Goal of the exercise: Search the entries below for the word "ارائه" and copy every line where it appears.

Extracted records:
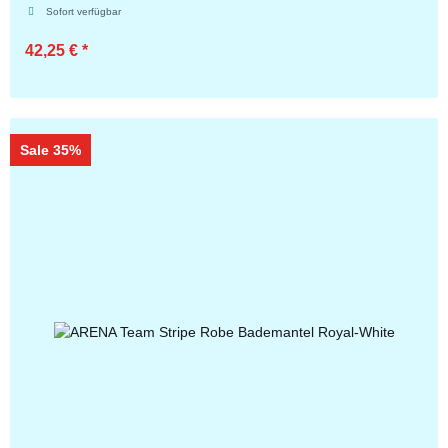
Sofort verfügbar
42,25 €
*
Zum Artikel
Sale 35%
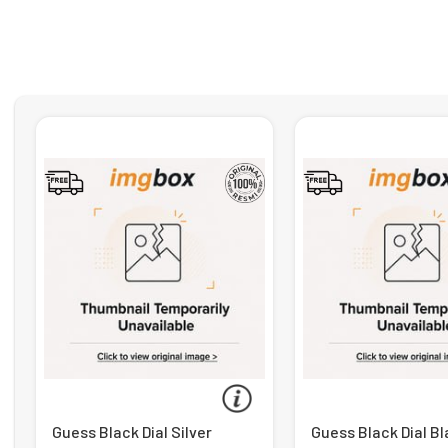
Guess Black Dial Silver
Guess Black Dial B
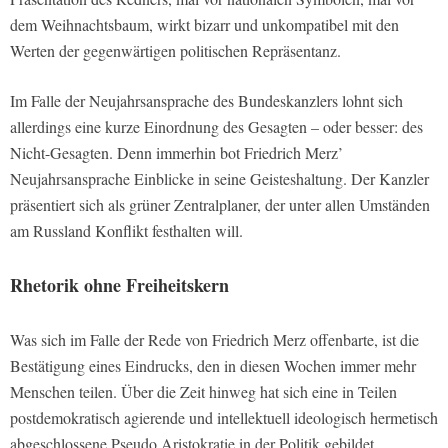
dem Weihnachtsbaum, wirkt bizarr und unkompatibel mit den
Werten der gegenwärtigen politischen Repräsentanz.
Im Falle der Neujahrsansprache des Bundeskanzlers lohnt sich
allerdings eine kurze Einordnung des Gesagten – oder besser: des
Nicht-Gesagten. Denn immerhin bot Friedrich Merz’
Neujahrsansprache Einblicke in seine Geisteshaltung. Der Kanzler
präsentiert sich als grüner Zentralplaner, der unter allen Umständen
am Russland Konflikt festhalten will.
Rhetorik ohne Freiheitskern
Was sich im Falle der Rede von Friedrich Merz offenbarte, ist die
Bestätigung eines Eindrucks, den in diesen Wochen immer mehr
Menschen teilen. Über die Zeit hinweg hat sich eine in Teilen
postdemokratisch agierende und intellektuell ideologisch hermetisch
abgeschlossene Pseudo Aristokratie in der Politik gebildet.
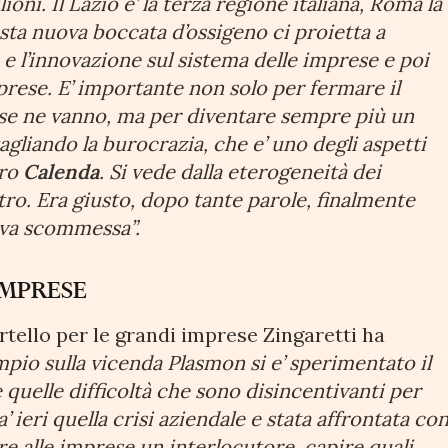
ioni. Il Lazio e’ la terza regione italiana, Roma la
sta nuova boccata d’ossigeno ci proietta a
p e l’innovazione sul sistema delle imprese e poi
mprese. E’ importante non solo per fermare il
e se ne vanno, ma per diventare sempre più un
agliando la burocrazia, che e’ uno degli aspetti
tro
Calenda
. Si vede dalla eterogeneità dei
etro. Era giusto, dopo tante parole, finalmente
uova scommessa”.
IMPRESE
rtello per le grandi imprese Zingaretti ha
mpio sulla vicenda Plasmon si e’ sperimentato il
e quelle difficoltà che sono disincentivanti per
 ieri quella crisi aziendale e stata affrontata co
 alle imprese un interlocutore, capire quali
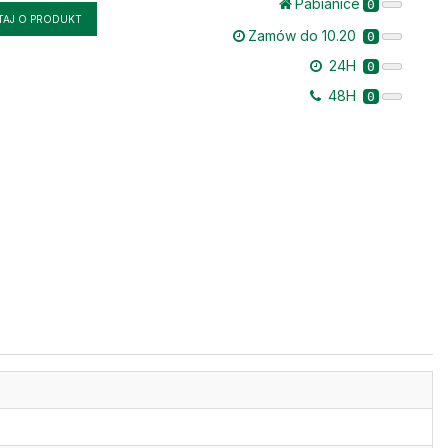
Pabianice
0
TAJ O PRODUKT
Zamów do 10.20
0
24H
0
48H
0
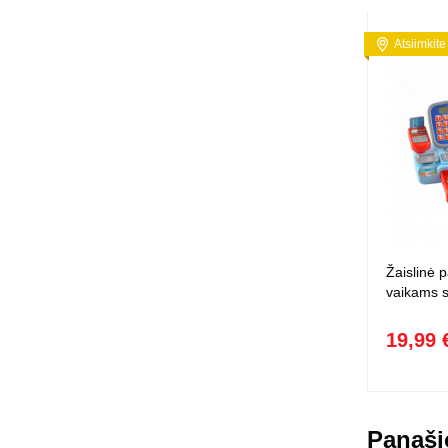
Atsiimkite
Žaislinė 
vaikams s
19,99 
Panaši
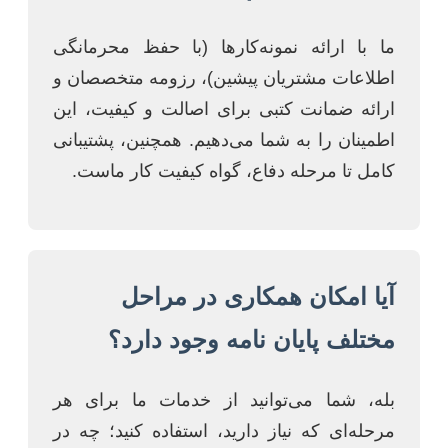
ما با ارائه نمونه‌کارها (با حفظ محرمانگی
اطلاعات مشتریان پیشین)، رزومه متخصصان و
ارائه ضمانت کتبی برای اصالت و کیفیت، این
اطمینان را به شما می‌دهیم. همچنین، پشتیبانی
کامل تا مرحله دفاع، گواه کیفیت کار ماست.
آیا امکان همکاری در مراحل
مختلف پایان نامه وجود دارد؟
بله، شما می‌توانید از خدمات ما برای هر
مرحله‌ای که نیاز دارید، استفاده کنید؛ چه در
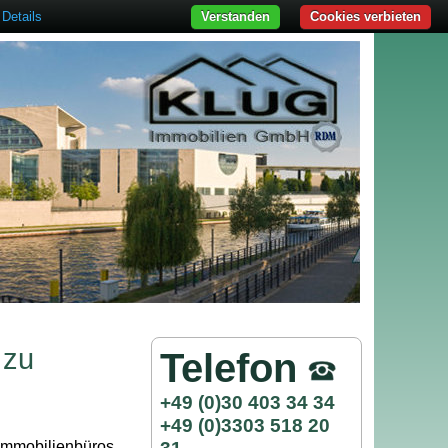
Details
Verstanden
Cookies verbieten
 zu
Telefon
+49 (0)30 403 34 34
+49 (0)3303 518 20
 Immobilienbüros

--

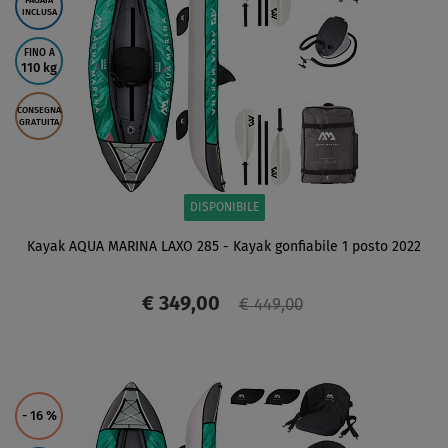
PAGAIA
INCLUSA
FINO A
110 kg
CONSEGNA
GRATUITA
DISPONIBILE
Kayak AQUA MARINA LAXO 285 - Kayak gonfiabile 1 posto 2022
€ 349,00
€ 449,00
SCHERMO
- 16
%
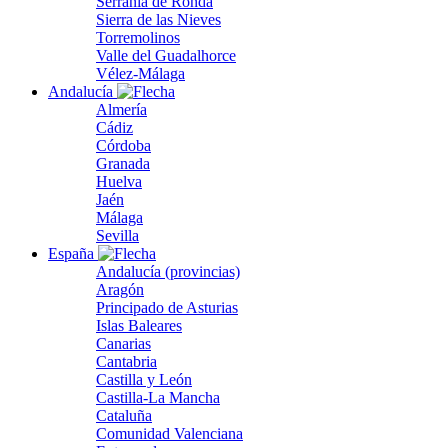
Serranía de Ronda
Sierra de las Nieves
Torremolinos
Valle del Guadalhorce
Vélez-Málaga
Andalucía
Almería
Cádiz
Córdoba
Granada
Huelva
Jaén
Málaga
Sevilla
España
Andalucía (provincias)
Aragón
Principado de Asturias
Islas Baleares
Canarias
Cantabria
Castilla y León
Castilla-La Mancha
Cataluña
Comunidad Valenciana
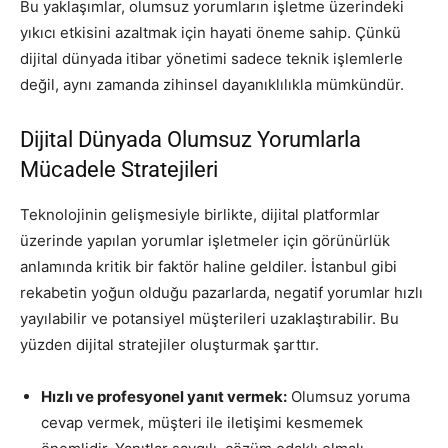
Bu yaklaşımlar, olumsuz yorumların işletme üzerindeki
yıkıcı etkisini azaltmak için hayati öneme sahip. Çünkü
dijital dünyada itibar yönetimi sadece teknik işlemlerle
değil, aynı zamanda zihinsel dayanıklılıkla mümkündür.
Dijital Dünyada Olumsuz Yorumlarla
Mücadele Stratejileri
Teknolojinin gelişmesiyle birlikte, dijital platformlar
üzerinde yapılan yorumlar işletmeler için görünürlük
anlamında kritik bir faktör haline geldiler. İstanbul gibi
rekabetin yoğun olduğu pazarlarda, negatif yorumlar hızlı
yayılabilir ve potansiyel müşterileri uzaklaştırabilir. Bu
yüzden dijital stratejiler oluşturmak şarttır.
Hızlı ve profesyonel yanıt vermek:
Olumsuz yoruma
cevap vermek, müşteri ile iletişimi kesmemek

Response:
ما با ارائه نمونه‌کارها (با حفظ محرمانگی
ارائه ضمانت کتبی برای اصالت و کیفیت، این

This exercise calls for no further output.